Politicians who speak out on controversial issues like social security, welfare, and the divide between rich and poor risk re-election and may even commit “political suicide.” But their courage and dedication have captured the imagination of Oscar winning playwright Ernest Thompson, known worldwide for the play and movie "On Golden Pond". Thompson’s docket of four short plays, "Political Suicide", is running now at Pitman’s Freight Room in Laconia and promises theater-goers a full slate of hilarious and touching moments. At one point in the first act, I briefly collapsed with laughter; at the end of the second act, the woman sitting next to me was in tears. “I remember,” she whispered softly.

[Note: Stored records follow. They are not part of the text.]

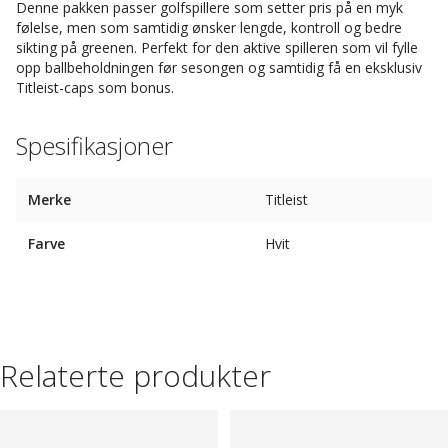
Denne pakken passer golfspillere som setter pris på en myk
følelse, men som samtidig ønsker lengde, kontroll og bedre
sikting på greenen. Perfekt for den aktive spilleren som vil fylle
opp ballbeholdningen før sesongen og samtidig få en eksklusiv
Titleist-caps som bonus.
Spesifikasjoner
Merke
Titleist
Farve
Hvit
Relaterte produkter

"Political Suicide" has an ensemble cast of five that includes Thompson who also wrote and directs the show. The three women and two men, all capable and engaging performers, change parts and situations for at least two each of the four short plays. Austine Howard, veteran actress and co-founder of the Little Church Theater in Holderness, is in one play a zealous voting volunteer and in another, a destitute rich matron. In both, she totters between humorous and heartbreaking in portrayals that are believable and polished. Meredith Imbimbo plays two very different roles (a young mother and a vampish trickster) with equal panache and Evan Clinton of Laconia and Pat Langille of Lebanon both rise to the challenge of sharing the stage with Thompson one on one.

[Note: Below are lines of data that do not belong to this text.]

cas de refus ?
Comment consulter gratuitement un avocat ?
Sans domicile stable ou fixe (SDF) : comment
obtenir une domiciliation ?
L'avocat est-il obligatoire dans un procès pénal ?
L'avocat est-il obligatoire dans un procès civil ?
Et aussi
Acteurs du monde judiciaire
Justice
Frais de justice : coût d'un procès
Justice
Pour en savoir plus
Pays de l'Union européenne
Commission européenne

Clinton, who has studied acting with Thompson, is commanding on stage. In his alternating roles as an eager young voter and a disillusioned youth, he balances outrage and intensity with considerable flare. Pat Langille is a veteran actress who starred in "Steel Magnolias" last summer at Laconia’s Winnipesauke Theater. She is delightfully comfortable on stage and fully engaged in her splendid characterizations of a cynical volunteer in one venue and in another, the biggest journalist in a very small town. In both Clinton’s and Langille’s performances opposite Thompson, they hold the audience’s attention in equal measure. No small accomplishment in a production in which Ernest Thompson quite simply steals the show.

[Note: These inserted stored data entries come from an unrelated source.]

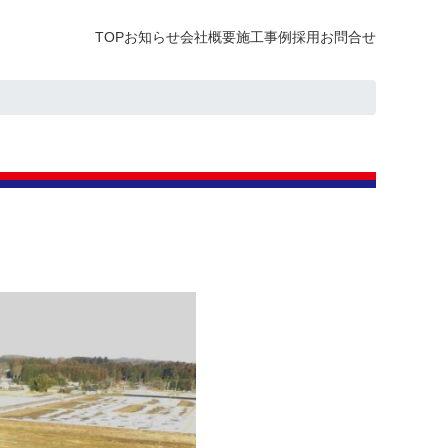
TOP
お知らせ
会社概要
施工事例
採用
お問合せ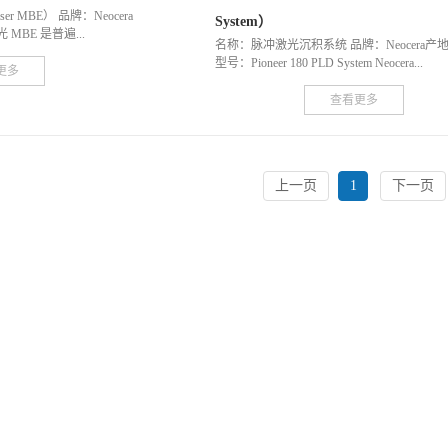
 MBE） 品牌：Neocera
System）
MBE 是普遍...
名称：脉冲激光沉积系统 品牌：Neocera产
型号：Pioneer 180 PLD System Neocera...
更多
查看更多
上一页
1
下一页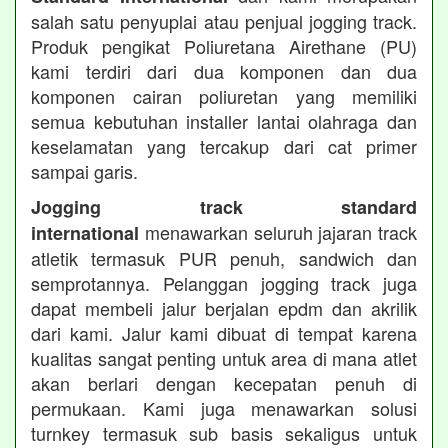
salah satu penyuplai atau penjual jogging track.
Produk pengikat Poliuretana Airethane (PU)
kami terdiri dari dua komponen dan dua
komponen cairan poliuretan yang memiliki
semua kebutuhan installer lantai olahraga dan
keselamatan yang tercakup dari cat primer
sampai garis.
Jogging track standard
menawarkan seluruh jajaran track
international
atletik termasuk PUR penuh, sandwich dan
semprotannya. Pelanggan jogging track juga
dapat membeli jalur berjalan epdm dan akrilik
dari kami. Jalur kami dibuat di tempat karena
kualitas sangat penting untuk area di mana atlet
akan berlari dengan kecepatan penuh di
permukaan. Kami juga menawarkan solusi
turnkey termasuk sub basis sekaligus untuk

I am old enough to remember seeing Thompson play Ranger Matt Harper in at least one of the 12 episodes of NBC’s 1974 TV series "Sierra". It actually felt sort of déjà vu to see him bound on stage in his law enforcement uniform at one point in the show. But his comic portrayal in another was wildly unexpected. Completely transforming his appearance through gesture and movement, he is outrageously funny as the director of a welfare office. The audience has the chance to meet the “real” Thompson in his introduction to the show and that short encounter makes the transformation even more surprising and enjoyable.

Before the show the audience hears two songs with lyrics by Thompson and music by Joe Delault. They are beautifully performed by vocalists Samantha Farrell and Christine Oblman but the audience is left wondering how these haunting melodies herald the humorous social commentary that is to follow. More understandable are the variations (mostly sorry and funny) on song and dance (no doubt another political metaphor) that Thompson uses as a unifying thread among the four pieces.

Throughout the show, Thompson’s direction keeps the action moving within a spare stage set that serviceably changes and disappears for each script. After a rollicking first act that burlesques voting rituals, citizen protest, and welfare, the second act features one longer piece, "Rewrite", that more seriously addresses the underlying theme of political suicide. While edged in humor, "Rewrite" puts what we’ve seen in poignant perspective. In a story of political idealism lost and found, Thompson and Langille invite us to reflect on old dreams, current realities, and the persistent possibilities that lie within. The show is billed as “Funnier than the Debates” and just as the recent Republican debates gave us plenty of good reason to laugh, there was something sad about them too. "Political Suicide" is like that. It’s not to be missed.